In line with family tradition, the Łobozs specialise in toy horses of all sizes, push toys, the so-called klepok birds (highly popular in the 1980s, not only in Poland but also in Sweden and Norway), as well as wagons, hay carts, cradles, wheelbarrows and aeroplanes. Since the 1990s, they have also made horses without stands and introduced winged horses, Pegasus, painted in a variety of colours. Although the handicraft used to be a source of the Łobozs’ supplementary income, things have changed after Mr Łoboz’s retirement. Now they are fully committed to their artistic work, as it gives them a sense of both accomplishment and pure delight; by performing it, they also pay their own tribute to tradition. They can be proud, too, that their sons Piotr and Krzysztof share the same passion.

Wiesława and Marian Łoboz have personally sold their products at the local markets, fairs and church fetes in Żywiec, Andrychów, Wadowice and other places throughout Silesia. They have also appeared at major church fetes in the famous monastery town of Kalwaria Zebrzydowska. Furthermore, contracts with cooperatives, such as Cepelia and Kraków-based Milenium, have greatly broadened market opportunities for their handicrafts, even outside Poland. Their works have found a way to museum collections, too, i.e. the Toy Museum (Muzeum Zabawkarstwa) in Kielce, the Silesian Museum (Muzeum Śląskie) in Katowice, the Museum in Żywiec, the Toy Museum (Muzeum Zabawki) in Stryszawa, the Gallery of the Stowarzyszenie Twórców Ludowych (Association of Folk Artists) in Lublin and the Art Gallery of the Regional Cultural Centre (Regionalny Ośrodek Kultury) in Bielsko-Biała. They have also been acquired by a great many private collections.

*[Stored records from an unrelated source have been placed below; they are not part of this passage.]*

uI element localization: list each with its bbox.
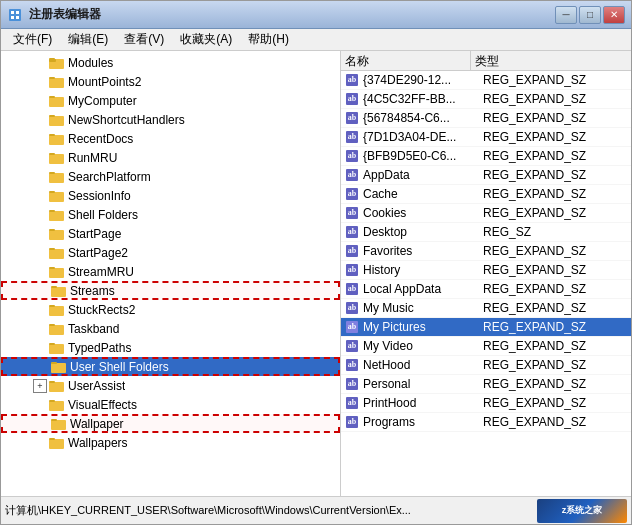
reg-value-name: Local AppData (361, 282, 481, 296)
svg-rect-22 (49, 211, 64, 221)
tree-label: MyComputer (68, 94, 137, 108)
svg-rect-3 (11, 16, 14, 19)
folder-icon (51, 360, 67, 374)
reg-row-2[interactable]: ab {56784854-C6... REG_EXPAND_SZ (341, 109, 631, 128)
reg-row-4[interactable]: ab {BFB9D5E0-C6... REG_EXPAND_SZ (341, 147, 631, 166)
reg-row-3[interactable]: ab {7D1D3A04-DE... REG_EXPAND_SZ (341, 128, 631, 147)
tree-item-visualeffects[interactable]: VisualEffects (1, 395, 340, 414)
reg-row-localappdata[interactable]: ab Local AppData REG_EXPAND_SZ (341, 280, 631, 299)
svg-rect-35 (49, 324, 55, 326)
reg-row-mymusic[interactable]: ab My Music REG_EXPAND_SZ (341, 299, 631, 318)
menu-view[interactable]: 查看(V) (116, 29, 172, 50)
menu-edit[interactable]: 编辑(E) (60, 29, 116, 50)
tree-label: UserAssist (68, 379, 125, 393)
folder-icon (49, 436, 65, 450)
reg-row-5[interactable]: ab AppData REG_EXPAND_SZ (341, 166, 631, 185)
reg-value-icon: ab (343, 261, 361, 279)
tree-label: MountPoints2 (68, 75, 141, 89)
expand-icon[interactable]: + (33, 379, 47, 393)
svg-rect-1 (11, 11, 14, 14)
reg-value-name: History (361, 263, 481, 277)
reg-value-type: REG_SZ (481, 225, 631, 239)
tree-item-mycomputer[interactable]: MyComputer (1, 91, 340, 110)
reg-row-mypictures[interactable]: ab My Pictures REG_EXPAND_SZ (341, 318, 631, 337)
menu-favorites[interactable]: 收藏夹(A) (172, 29, 240, 50)
reg-value-icon: ab (343, 71, 361, 89)
reg-value-icon: ab (343, 185, 361, 203)
reg-value-icon: ab (343, 128, 361, 146)
tree-item-stuckrects2[interactable]: StuckRects2 (1, 300, 340, 319)
main-content: Modules MountPoints2 MyComputer (1, 51, 631, 496)
minimize-button[interactable]: ─ (555, 6, 577, 24)
menu-file[interactable]: 文件(F) (5, 29, 60, 50)
tree-item-newshortcuthandlers[interactable]: NewShortcutHandlers (1, 110, 340, 129)
svg-rect-46 (49, 439, 64, 449)
tree-item-wallpaper[interactable]: Wallpaper (1, 414, 340, 433)
reg-value-icon: ab (343, 242, 361, 260)
svg-rect-11 (49, 96, 55, 98)
reg-row-1[interactable]: ab {4C5C32FF-BB... REG_EXPAND_SZ (341, 90, 631, 109)
reg-value-name: {4C5C32FF-BB... (361, 92, 481, 106)
tree-label: Wallpaper (70, 417, 124, 431)
reg-row-nethood[interactable]: ab NetHood REG_EXPAND_SZ (341, 356, 631, 375)
tree-label: Wallpapers (68, 436, 128, 450)
tree-label: StreamMRU (68, 265, 134, 279)
reg-value-icon: ab (343, 299, 361, 317)
tree-item-startpage2[interactable]: StartPage2 (1, 243, 340, 262)
tree-item-mountpoints2[interactable]: MountPoints2 (1, 72, 340, 91)
reg-row-printhood[interactable]: ab PrintHood REG_EXPAND_SZ (341, 394, 631, 413)
reg-row-programs[interactable]: ab Programs REG_EXPAND_SZ (341, 413, 631, 432)
tree-item-recentdocs[interactable]: RecentDocs (1, 129, 340, 148)
reg-row-6[interactable]: ab Cache REG_EXPAND_SZ (341, 185, 631, 204)
reg-value-name: AppData (361, 168, 481, 182)
col-name-header[interactable]: 名称 (341, 51, 471, 70)
reg-row-myvideo[interactable]: ab My Video REG_EXPAND_SZ (341, 337, 631, 356)
close-button[interactable]: ✕ (603, 6, 625, 24)
menu-help[interactable]: 帮助(H) (240, 29, 297, 50)
tree-scroll-area[interactable]: Modules MountPoints2 MyComputer (1, 51, 340, 496)
tree-item-wallpapers[interactable]: Wallpapers (1, 433, 340, 452)
svg-rect-7 (49, 58, 55, 60)
reg-value-type: REG_EXPAND_SZ (481, 396, 631, 410)
folder-icon (49, 151, 65, 165)
folder-icon (51, 417, 67, 431)
reg-row-personal[interactable]: ab Personal REG_EXPAND_SZ (341, 375, 631, 394)
reg-row-0[interactable]: ab {374DE290-12... REG_EXPAND_SZ (341, 71, 631, 90)
tree-item-typedpaths[interactable]: TypedPaths (1, 338, 340, 357)
reg-value-icon: ab (343, 166, 361, 184)
tree-item-taskband[interactable]: Taskband (1, 319, 340, 338)
tree-item-runmru[interactable]: RunMRU (1, 148, 340, 167)
tree-item-sessioninfo[interactable]: SessionInfo (1, 186, 340, 205)
svg-rect-45 (51, 419, 57, 421)
reg-value-icon: ab (343, 90, 361, 108)
svg-rect-44 (51, 420, 66, 430)
col-type-header[interactable]: 类型 (471, 51, 631, 70)
tree-item-streammru[interactable]: StreamMRU (1, 262, 340, 281)
maximize-button[interactable]: □ (579, 6, 601, 24)
tree-item-startpage[interactable]: StartPage (1, 224, 340, 243)
reg-row-9[interactable]: ab Favorites REG_EXPAND_SZ (341, 242, 631, 261)
tree-item-modules[interactable]: Modules (1, 53, 340, 72)
tree-item-userassist[interactable]: + UserAssist (1, 376, 340, 395)
svg-rect-15 (49, 134, 55, 136)
reg-value-name: Personal (361, 377, 481, 391)
reg-row-7[interactable]: ab Cookies REG_EXPAND_SZ (341, 204, 631, 223)
reg-row-8[interactable]: ab Desktop REG_SZ (341, 223, 631, 242)
svg-rect-12 (49, 116, 64, 126)
values-scroll-area[interactable]: ab {374DE290-12... REG_EXPAND_SZ ab {4C5… (341, 71, 631, 496)
folder-icon (49, 170, 65, 184)
reg-value-name: {374DE290-12... (361, 73, 481, 87)
svg-rect-43 (49, 400, 55, 402)
tree-item-streams[interactable]: Streams (1, 281, 340, 300)
svg-rect-0 (9, 9, 21, 21)
reg-value-type: REG_EXPAND_SZ (481, 206, 631, 220)
tree-item-searchplatform[interactable]: SearchPlatform (1, 167, 340, 186)
tree-item-user-shell-folders[interactable]: User Shell Folders (1, 357, 340, 376)
reg-row-history[interactable]: ab History REG_EXPAND_SZ (341, 261, 631, 280)
tree-label: StuckRects2 (68, 303, 135, 317)
svg-rect-31 (51, 286, 57, 288)
folder-icon (49, 227, 65, 241)
reg-value-name: Cookies (361, 206, 481, 220)
tree-item-shellfolders[interactable]: Shell Folders (1, 205, 340, 224)
folder-icon (49, 132, 65, 146)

The artists have received multiple awards at local, regional, national and international folk toy competitions. They actively and willingly participate in folk fairs and bazaars, and their handicrafts are frequently exhibited in museums. Wherever their toys are shown, they invariably arouse admiration for their artistry, meticulous workmanship, form, conformity with traditional models, simplicity of shape and colourfulness. They are favourite with children and adults alike. Since 2005, Wiesława and Marian Łoboz have been members of the Association of Folk Artists. 

The artists are well aware that their products cannot compete with cheap plastic toys. They fear the moment when their toys and the art of traditional toy-making in general will eventually become obsolete. Mr Łoboz becomes very emotional whenever he recounts his business travels up and down the country with his grandfather and, later on, his father, when their wooden toys were selling like hot cakes. What they could sell during one such a trip back then, he can now barely sell in a whole year. In order to somehow grapple with these harsh realities, the Łobozs undertake a number of enterprises aiming at preserving their craft. They are patient teachers, enthusiastic and energetic. They have passed their skills down to their sons and they have been busy teaching children, youth and adults during presentations and workshops organised by the Beskidzka Szkoła Folkloru (Beskid School of Folklore) or in a project called Ocalić od zapomnienia (Saving from Oblivion) held in the commune of Jeleśnia. In addition, they regularly demonstrate their skills in a variety of venues on the Long Nights of Museums.

Wiesława and Marian Łoboz’s creative work has been a valuable contribution to the legacy of their native Żywiecczyzna. They are a charming couple of unpretentious and natural people. Equally unpretentious and natural, their toys still have that amazing power to arouse admiration, poignancy and curiosity.